I find no search results for 280 GWh claim; I will assume the number itself is correct, but given the rate of growth of PV it is of material relevance which year this happened in, e.g. if that 280 GWh was in was in 2020 it's more like 18x, if it was in 2015 it's 13x.

> with the average solar park density of 1 MW per 7.3 acres

You're double-counting here.

33.9 W/m^2 with 22% cells means the capacity factor is 15% of the name-plate capacity. This is a standard value in much of the world, varies from about 10%-20%, you can't do better than about 32% from anything fixed to the ground even on a completely clear sky on the equator. The map I linked to already accounts for all of that stuff, it's *internal to* how they reach the ~1000kWh/m^2/year for the worst bits of Germany: https://upload.wikimedia.org/wikipedia/commons/1/19/Germany_...

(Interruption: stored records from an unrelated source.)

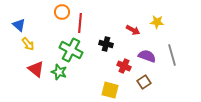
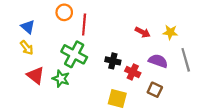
yellow star: (157, 22) -> (170, 32), moved
blue triangle: (19, 25) -> (28, 27), moved
black cross: (106, 44) -> (113, 61), moved
brown square: (144, 82) -> (155, 90), turned -32

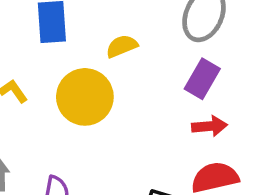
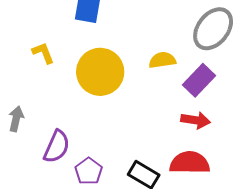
yellow semicircle: (122, 46) -> (162, 60), moved

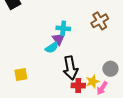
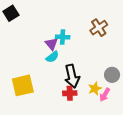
purple triangle: (58, 39) -> (52, 44), moved
yellow square: (21, 74) -> (23, 85), size x1.6
red cross: (78, 86) -> (70, 93), moved

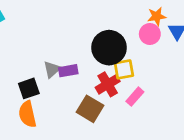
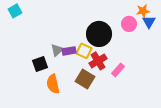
orange star: (157, 16) -> (143, 11), moved
yellow square: (124, 69) -> (84, 51), moved, turned 35
orange semicircle: (27, 114) -> (53, 84), moved

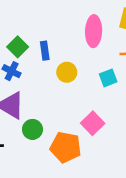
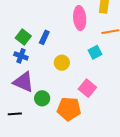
blue rectangle: (45, 51) -> (44, 37), turned 40
yellow circle: (67, 72) -> (62, 63), moved

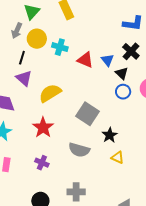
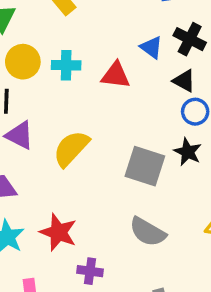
blue triangle: (107, 60) -> (151, 47), moved
red star: (43, 127) -> (58, 232), moved
black star: (110, 135) -> (188, 152), moved
gray semicircle: (79, 150) -> (148, 232), turned 30

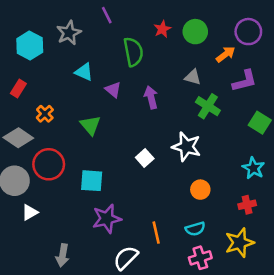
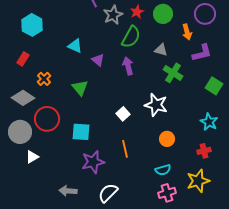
gray star: (69, 33) -> (113, 15), moved
green semicircle: (133, 52) -> (131, 37), moved, turned 40
orange arrow: (226, 54) -> (187, 32), turned 112
orange line: (156, 233) -> (125, 149), moved
gray arrow: (63, 255) -> (68, 191), moved, turned 84

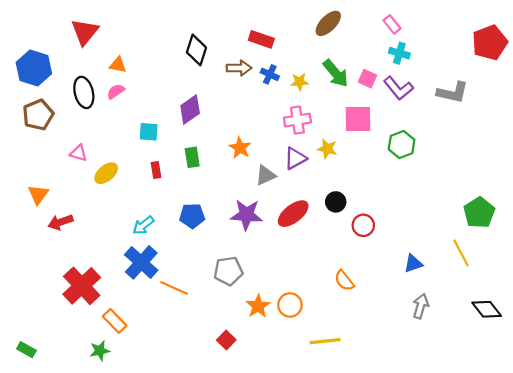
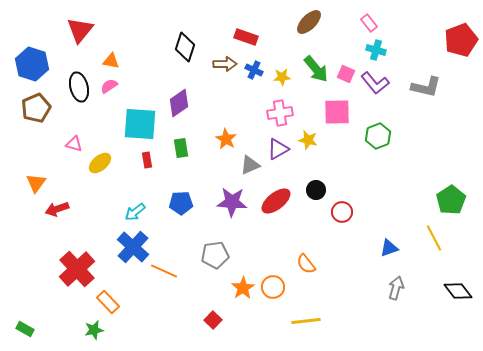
cyan square: (149, 132) -> (140, 124), size x1.8
orange semicircle: (344, 281) -> (306, 264), moved

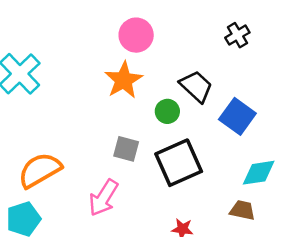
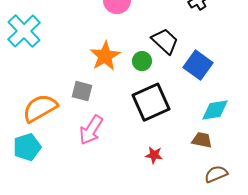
orange star: (124, 80) -> (105, 56), moved
gray square: (126, 149) -> (82, 91), moved

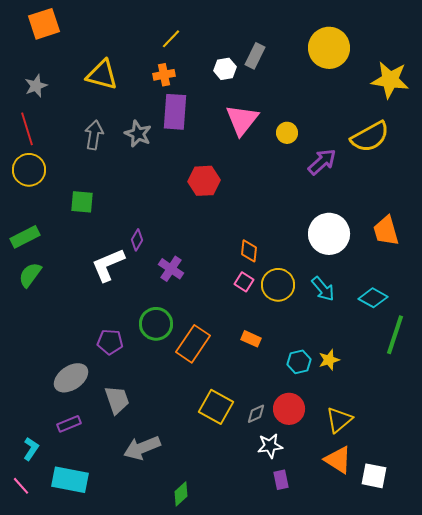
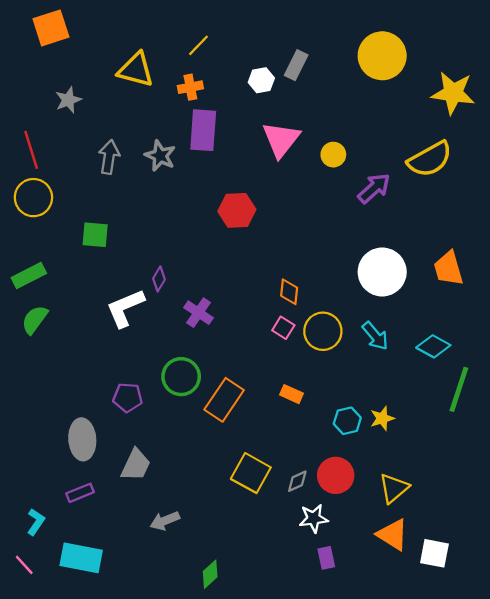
yellow triangle: (102, 75) -> (136, 70), moved
gray star: (36, 86) -> (68, 100), moved
gray ellipse: (71, 378) -> (82, 439), turned -60
gray trapezoid: (117, 400) -> (136, 465), turned 44
gray arrow: (142, 448) -> (165, 521), size x0.7

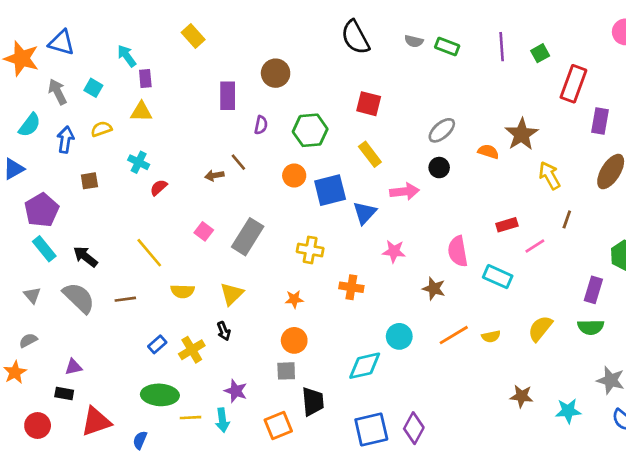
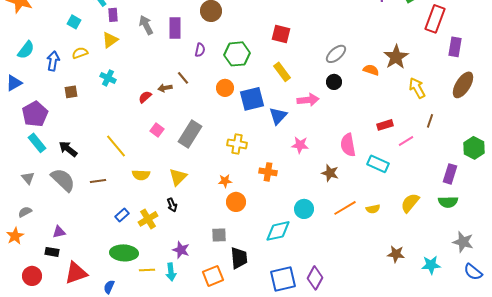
gray arrow: (57, 92) -> (146, 25), moved
yellow triangle: (141, 112) -> (110, 40), turned -36
red semicircle: (159, 187) -> (145, 97), moved
orange circle: (294, 340) -> (236, 202), moved

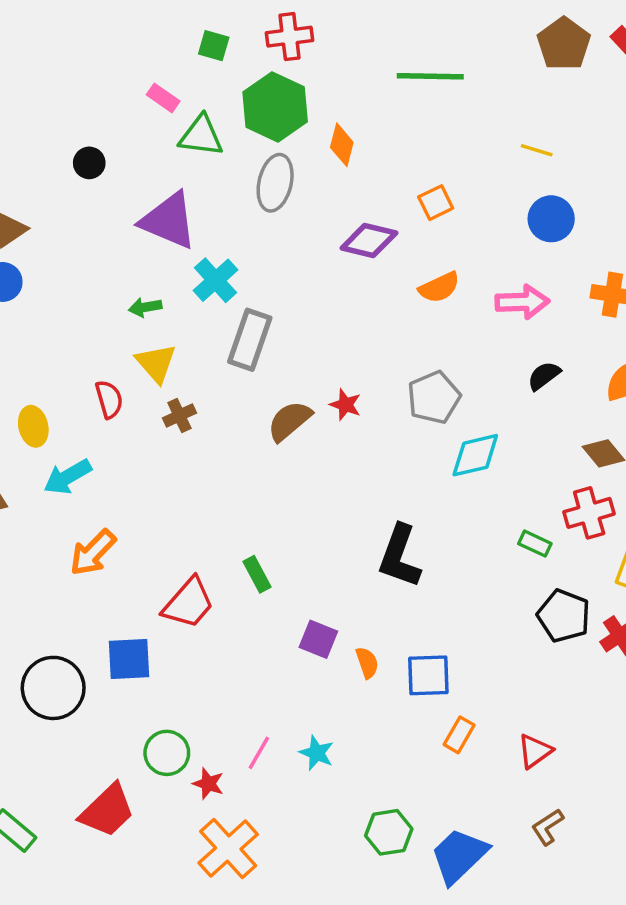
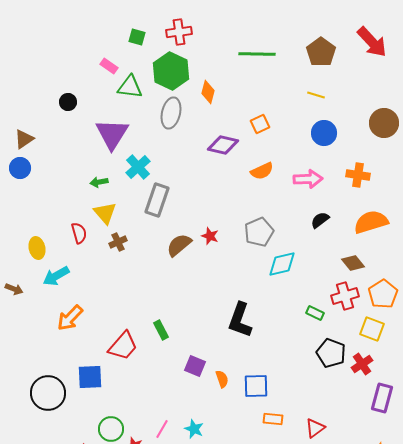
brown pentagon: (564, 44) -> (321, 52), moved
purple triangle: (169, 221) -> (112, 134), turned 39
orange rectangle: (459, 735) -> (273, 419), turned 66

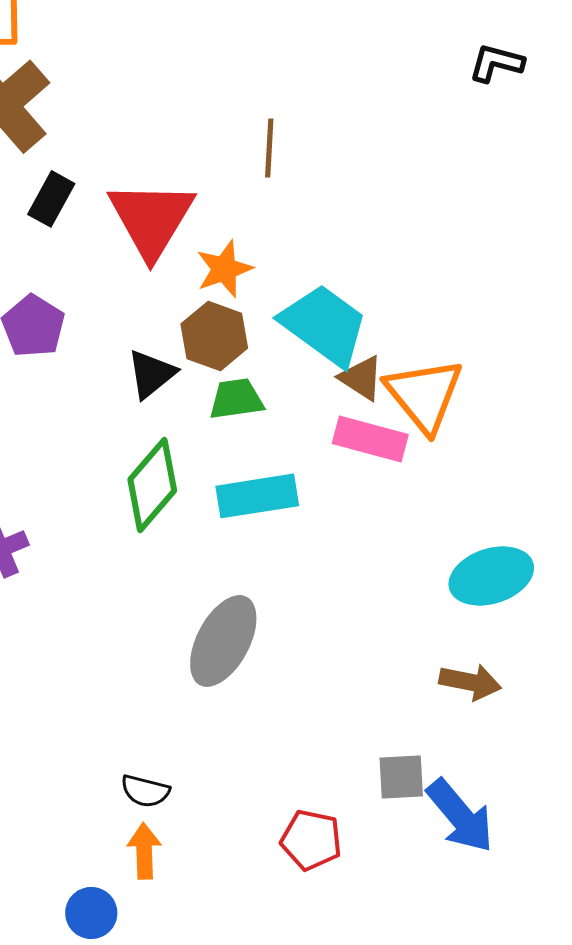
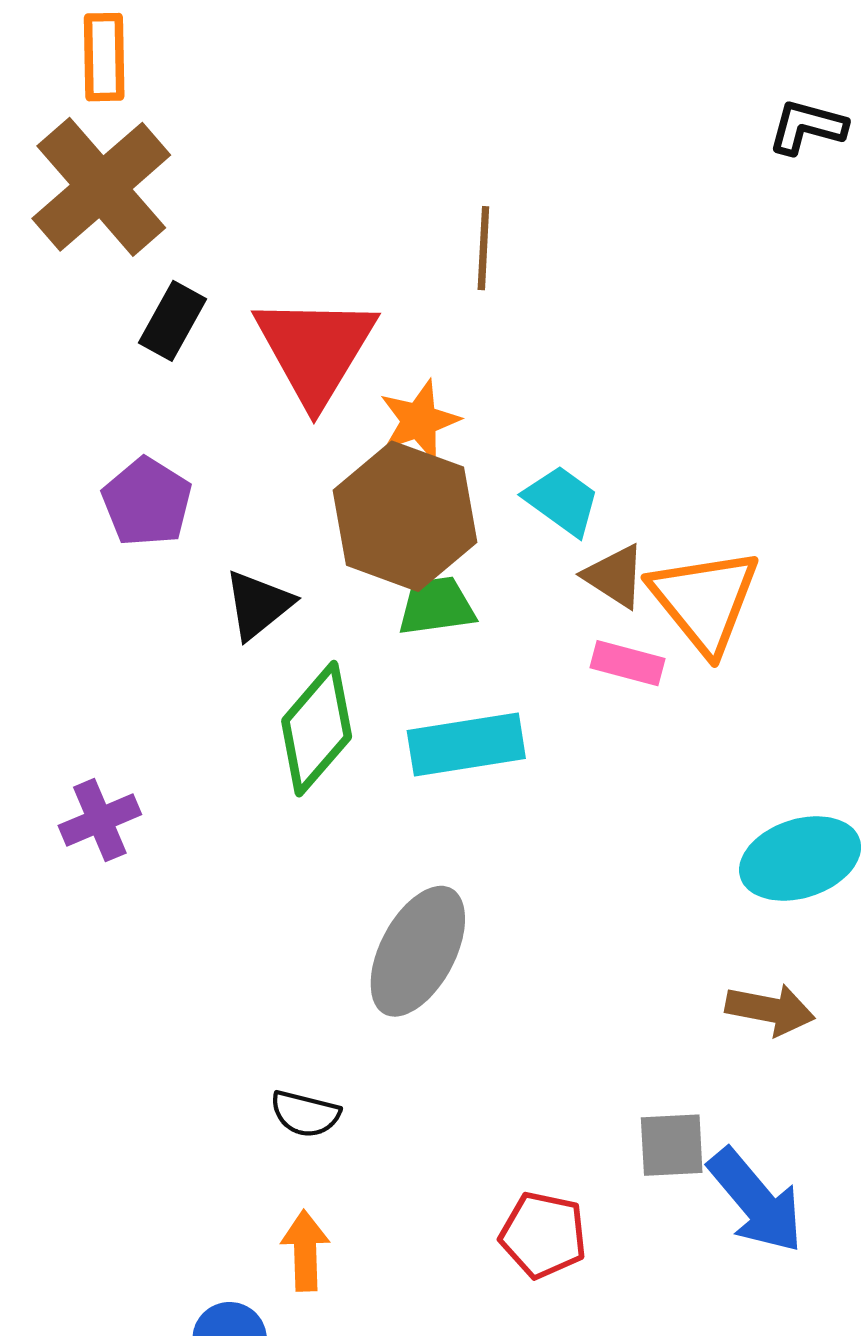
cyan trapezoid: (324, 325) -> (562, 501), size x0.6
brown hexagon: (214, 336) -> (405, 516), size x1.5
black triangle: (151, 374) -> (258, 605), moved
pink rectangle: (370, 439) -> (627, 663), size x0.7
black semicircle: (145, 791) -> (305, 1114), moved

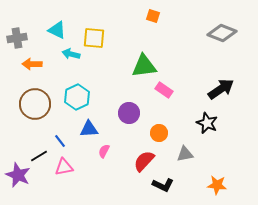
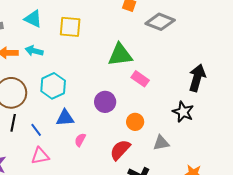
gray diamond: (222, 33) -> (160, 22), moved
cyan arrow: (71, 54) -> (34, 51), moved
black arrow: (221, 89) -> (197, 78), turned -40
black line: (39, 156) -> (13, 123), moved, turned -48

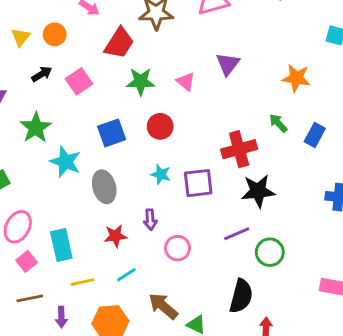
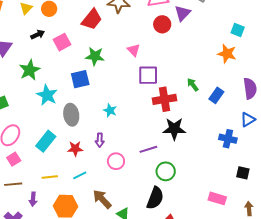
purple triangle: (228, 64) -> (183, 13), moved
orange star: (296, 78) -> (227, 54), moved
green star: (141, 82) -> (95, 56), moved
red circle: (160, 126) -> (162, 24), moved
purple square: (198, 183) -> (148, 75), moved
purple line: (237, 234) -> (148, 149), moved
cyan rectangle: (61, 245) -> (46, 141), moved, turned 45
green circle: (270, 252) -> (166, 171), moved

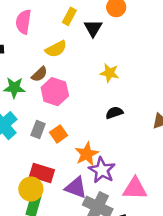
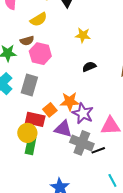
brown semicircle: (39, 74) -> (27, 41), turned 32
gray rectangle: (38, 129) -> (29, 85), size x1.5
orange square: (59, 134) -> (50, 110), moved
orange star: (87, 154) -> (70, 101), turned 30

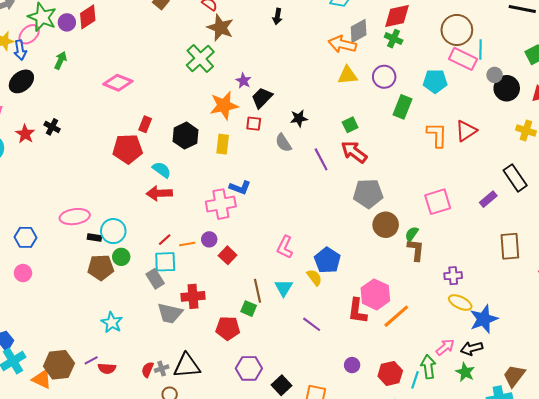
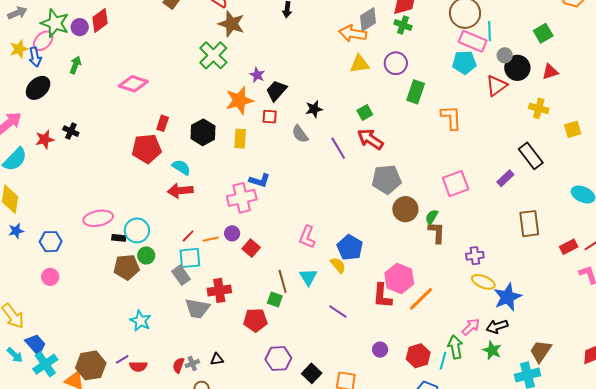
cyan pentagon: (435, 81) -> (464, 63), moved
red triangle: (466, 131) -> (496, 86), moved
red star: (25, 134) -> (45, 139), turned 30
black triangle: (187, 366) -> (217, 359), size x0.5

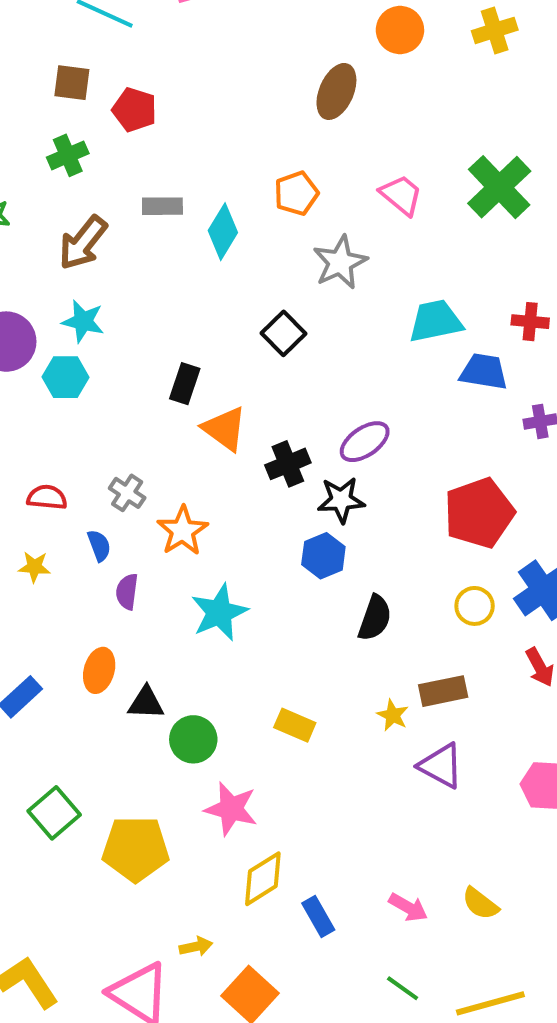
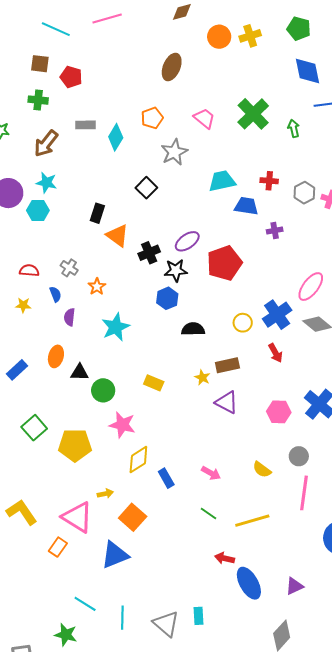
orange circle: (400, 30) -> (219, 37), moved
green cross: (68, 155) -> (38, 100), turned 30
red pentagon: (479, 513) -> (224, 263), moved
orange star: (183, 531) -> (97, 287), size x0.7
black semicircle: (375, 618) -> (193, 329), turned -110
yellow semicircle: (480, 904) -> (262, 470), moved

Anyway, point is 1 MW/7.3 acres *already* accounts for "winter is bad".

> This number can be slightly improved by installing panels over the angle that optimises performance in winter

Opposite error! Not when you're talking about covering an entire country it doesn't. Panels would shade each other.

> and also in the fact that solar park is not fully packed with panels because they need pathways to service them and they need to not shade one another

And again, now you're double-counting. Precisely because 1 MW/7.3 acres number is already accounting for gaps, you've mixed up the optimal output per m^2 of *panel* with the optimal output per m^2 of *land*, and it's land that matters on this scale, the optimal number per unit of land is what you get from laying the panels flat on the ground.

anovikov•1mo ago
No, 1MW/7.3 acres is about INSTALLED CAPACITY, that is, peak power. https://solarindustrymag.com/nrel-report-highlights-land-use...

>For direct land use requirements, the capacity-weighted average is 7.3 acres per MW, with 40% of power plants within 6 and 8 acres per MW.

And no, 280 GWh was literally a week ago: https://energy-charts.info/charts/energy_pie/chart.htm?l=en&...

So we need to consume 10 TWH a week (consumption particularly for week 48, same one), and we produce 280 GWh with 100+ GW of installed capacity. Which means, we need 35x if only power is concerned, and 205x if all energy is concerned, not just electricity.

ben_w•1mo ago
> No, 1MW/7.3 acres is about INSTALLED CAPACITY,

One thing I find useful is doing the maths to see if an answer is plausible. Yours wasn't, and lo and behold I found this pretty quickly, directly debunking your citation:

  Those relying on the earlier benchmarks published nearly a decade ago are, thus, significantly overstating the land requirements of utility-scale PV.
- https://www.energy.gov/sites/default/files/2022-01/lbnl_ieee...

And even with the changes since then, they waste a lot of land they don't strictly need to waste; see all the gaps in the image of Copper Mountain in Fig. 2. of that PDF.

The reason for this difference is historical: PV modules themselves used to be the expensive part of a solar farm, not the land itself, so the early ones wasted a lot of land to put a small number of PV modules in the best possible position. The correct orientation today is "nobody cares" because they're so cheap (the only industrial scale thing I've found cheaper per square meter than PV is a very thin layer of cement, and even then I have to discard labour costs, but that's not important). This is also why quite a few of the Chinese ones are now artistic with their patterns, e.g. this: https://news.cgtn.com/news/334d6a4e7a557a6333566d54/index.ht...

(One of the startups whose pitches I heard over the summer was a place that realised the cheapest in a lot of cases was just lay the panels flat).